Одним из таких "совместных усилий" и оказалась моя командировка в архивы, где мне был преподнесен уже упомянутый сюрприз.
После беседы мы были мгновенно тогда выпущены, более того, на перроне нас уже ждало телевидение (кажется, это Любка-партизанка сумела выбраться из окна туалета и все организовать). Уже героями, окруженные прессой, шли мы к вагону, и тут к седоглавому Луню, нашему бесспорному моральному лидеру, кинулась какая-то беззубая
Потом, правда, как это умел только он, Лунь резко от нас отмежевался и осудил, оставшись одиноким и белоснежным на недоступной простым смертным высоте (отсюда и прозвище). Проплыв с нами (в каюте, кстати, люкс), примерно через неделю он выступил с резким осуждением круиза: оказывается, мы совершенно не общались с представителями народов тех стран, где сходили на берег, предпочитая общество премьер-министров и членов королевских семей, кроме того, как указал Лунь, мы сами провели время довольно праздно, не приняв ни одного крупномасштабного решения и вообще не делая ничего. Что Лунь из любого дела вдруг вылетит, опозорив всех, на недосягаемую моральную высоту, было известно. Все были начеку - но, как всегда, проморгали: момент наиболее эффектный всегда выбирал он сам и никогда не ошибался, даже вдруг с внезапным (но точно рассчитанным) осуждением членов ЦК, что позволило стать ему недосягаемым авторитетом и на следующую, послецековскую, эпоху. Статья его о круизе, перепечатанная всюду, называлась укоризненно "Хоть бы кто-то стукнул молотком!". Мы, молодые циники, после перешучивались: "Что же это ты не стукнул?!" Однако шутки вышли запоздалые: молотком по башке досталось нам. Даже Андре, солнечный мальчик, был несколько обижен, хотя по доброте своей обещал узнать, что будет с "Ландышем" ныне, - у меня лично не было никаких других возможностей как-то отдохнуть, отвязаться от повседневности хотя бы на пару недель.

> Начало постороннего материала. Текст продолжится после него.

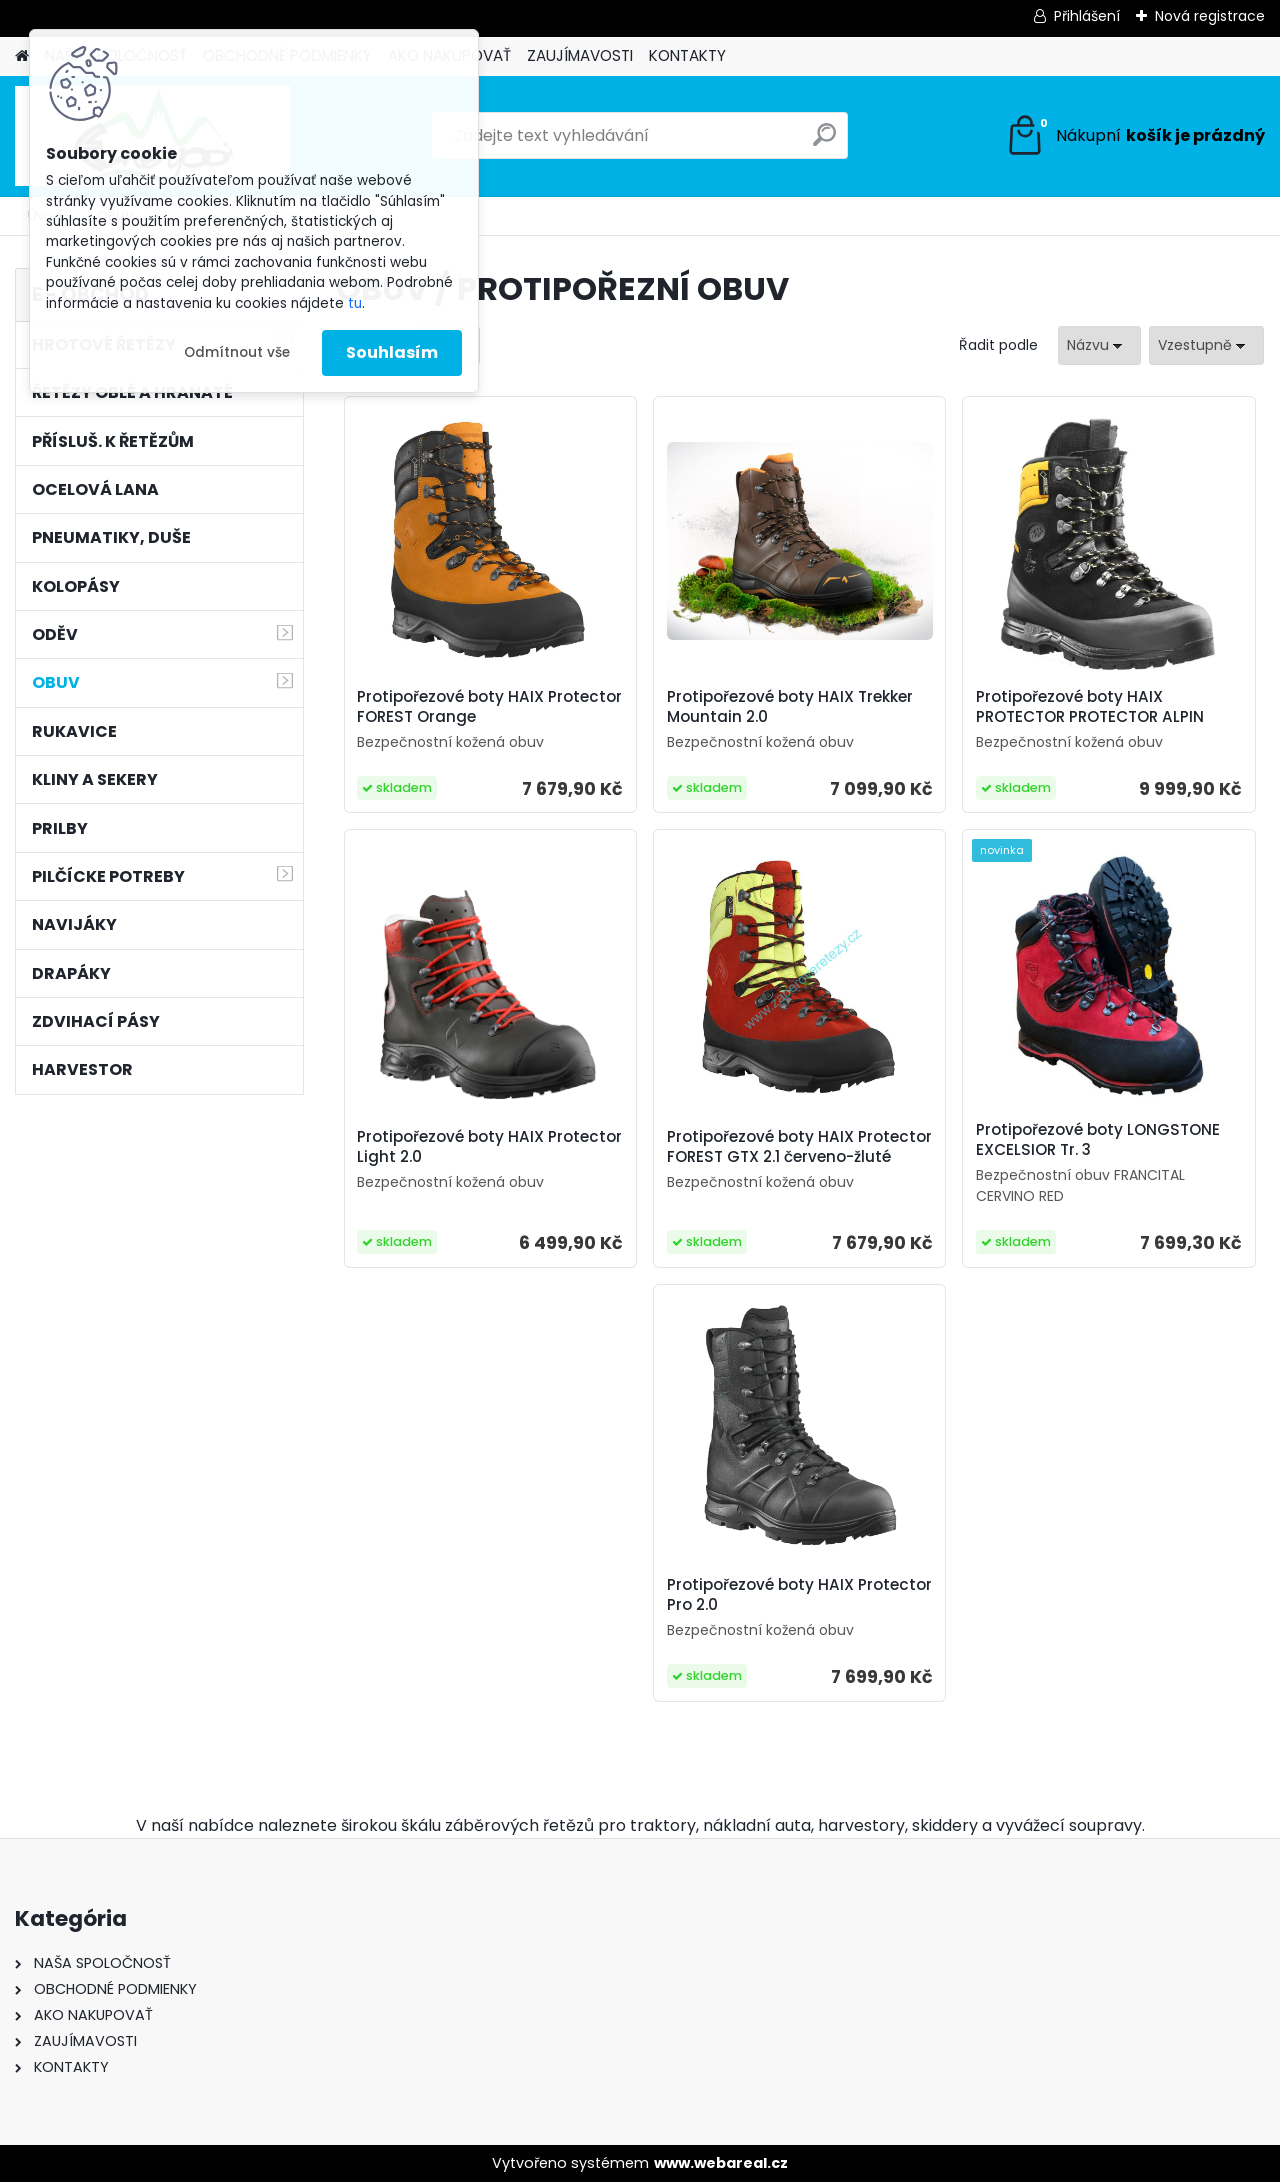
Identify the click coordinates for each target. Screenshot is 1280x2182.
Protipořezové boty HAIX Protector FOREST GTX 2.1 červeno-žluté (799, 1147)
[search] (824, 142)
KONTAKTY (687, 55)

И если на то пошло - я-то как раз общался с простым народом: помнится, в салоне корабля, при стечении изысканной международной публики, я читал свой рассказ о том, как некрасивая девочка среди веселой молодежи, проносящейся по аллеям, гуляет вдвоем со своим папой, и как оба они этим расстроены, и как папа, чтобы хоть чем-то утешить ее, покупает ей шоколадку, и она разворачивает ее с громким металлическим шелестом фольги. Господа за столиками внимали равнодушно - но тут я вдруг увидал, как в черном проеме двери, ведущем в преисподнюю, в кочегарку, стоит кочегар-китаец с ломом в правой руке, а левой размазывает по щеке чумазые слезы. Все буквально перевернулось во мне! Как он понимал русский язык? (Корабль был датский.) Видимо, настоящее искусство не требует перевода!.. Так что и я в "Ландыше" не чужой, хотя некоторые стараются отчуждить меня от него. Причина ясна: им никогда не написать так, чтобы плакали кочегары! У меня и Есенин с Зорге еще заплачут, хотя я пока не знаю, отчего!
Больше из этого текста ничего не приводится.